Activity
Your answer must consist of one number: how many lines in the records contain "Ventoy".

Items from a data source
··········

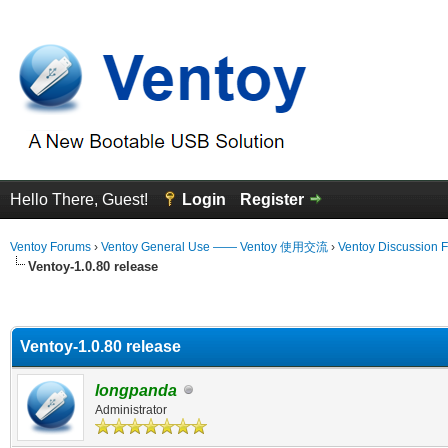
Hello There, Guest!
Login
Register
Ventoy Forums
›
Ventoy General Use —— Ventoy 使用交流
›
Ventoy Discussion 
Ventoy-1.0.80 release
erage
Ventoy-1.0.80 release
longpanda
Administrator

··········

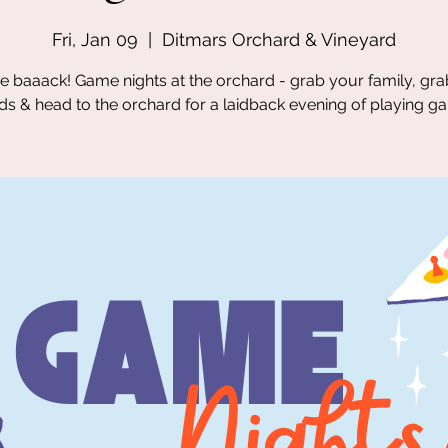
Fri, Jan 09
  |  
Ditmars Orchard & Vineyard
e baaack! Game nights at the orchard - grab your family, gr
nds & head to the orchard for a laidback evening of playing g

··········

Task result
5